[WHAT YOU ARE ASKED TO DO]:
What is needed is each line of the data below that holds the string "jsem".

[SOURCE MATERIAL]:
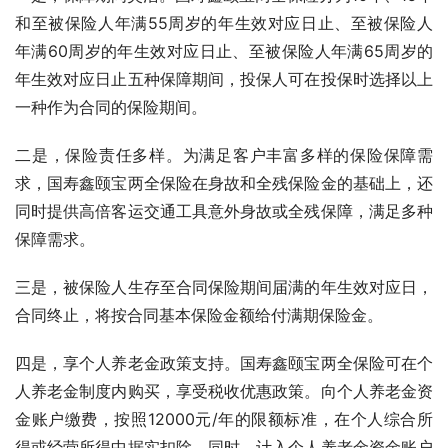
和至被保险人年满55周岁的年生效对应日止、至被保险人
年满60周岁的年生效对应日止、至被保险人年满65周岁的
年生效对应日止五种保障期间，投保人可在投保时选择以上
一种作为合同的保险期间。
二是，保险责任多样。为满足客户丰富多样的保险保障需
求，国寿鑫颐宝两全保险在身故和全残保险金的基础上，还
同时提供高倍客运交通工具意外身故或全残保障，满足多种
保障需求。
三是，被保险人生存至合同保险期间届满的年生效对应日，
合同终止，将按合同基本保险金额给付满期保险金。
四是，享个人养老金政策支持。国寿鑫颐宝两全保险可在个
人养老金制度内购买，享受税收优惠政策。向个人养老金资
金账户缴费，按照12000元/年的限额标准，在个人综合所
得或经营所得中据实扣除。同时，计入个人养老金资金账户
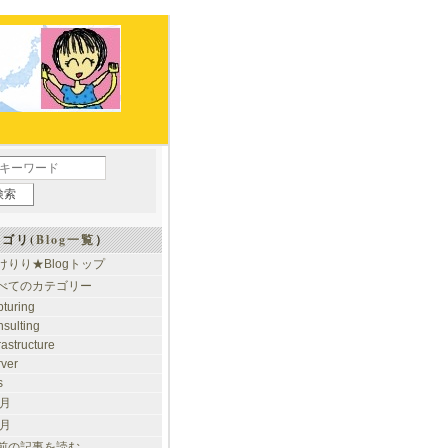
ゴリ(
Blog一覧
）
けりり★Blogトップ
べてのカテゴリー
pturing
nsulting
rastructure
rver
s
 月
 月
前の記事を読む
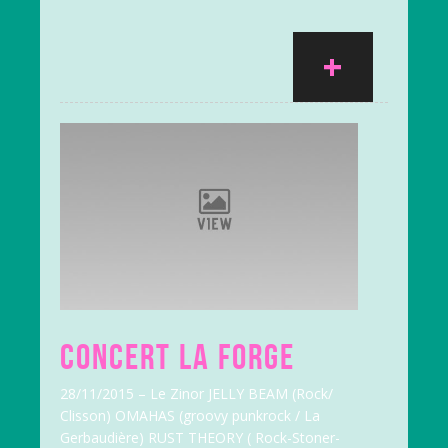
+
CONCERT LA FORGE
28/11/2015 – Le Zinor JELLY BEAM (Rock/
Clisson) OMAHAS (groovy punkrock / La
Gerbaudière) RUST THEORY ( Rock-Stoner-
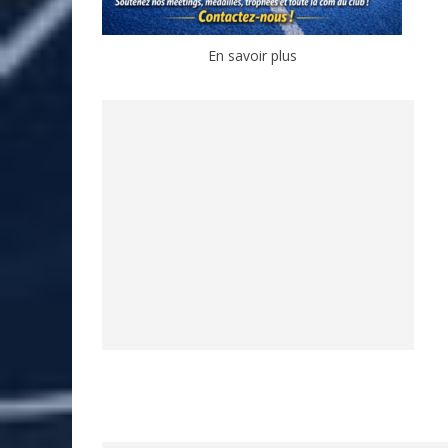
En savoir plus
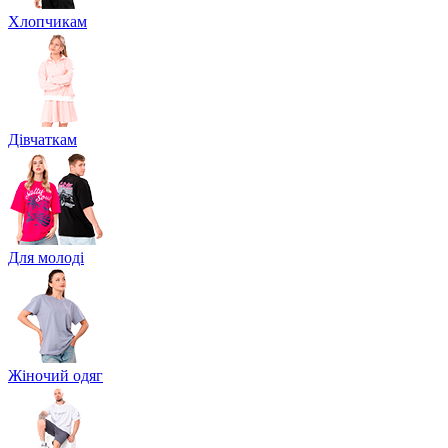
Хлопчикам
Дівчаткам
Для молоді
Жіночий одяг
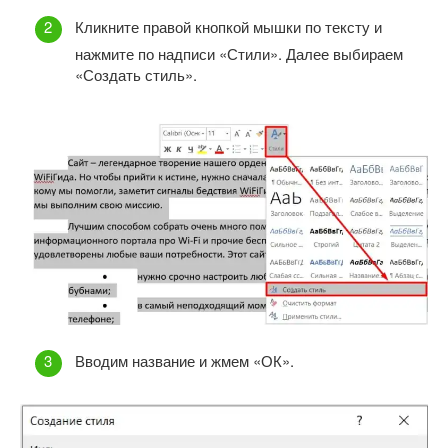
Кликните правой кнопкой мышки по тексту и
нажмите по надписи «Стили». Далее выбираем
«Создать стиль».
Вводим название и жмем «ОК».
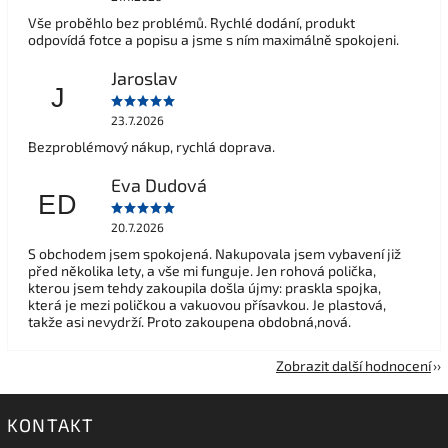
Vše proběhlo bez problémů. Rychlé dodání, produkt
odpovídá fotce a popisu a jsme s ním maximálně spokojeni.
Jaroslav
J
23.7.2026
Bezproblémový nákup, rychlá doprava.
Eva Dudová
ED
20.7.2026
S obchodem jsem spokojená. Nakupovala jsem vybavení již
před několika lety, a vše mi funguje. Jen rohová polička,
kterou jsem tehdy zakoupila došla újmy: praskla spojka,
která je mezi poličkou a vakuovou přísavkou. Je plastová,
takže asi nevydrží. Proto zakoupena obdobná,nová.
Zobrazit další hodnocení
KONTAKT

[THE COMPLETED TASK]:
S obchodem jsem spokojená. Nakupovala jsem vybavení již
kterou jsem tehdy zakoupila došla újmy: praskla spojka,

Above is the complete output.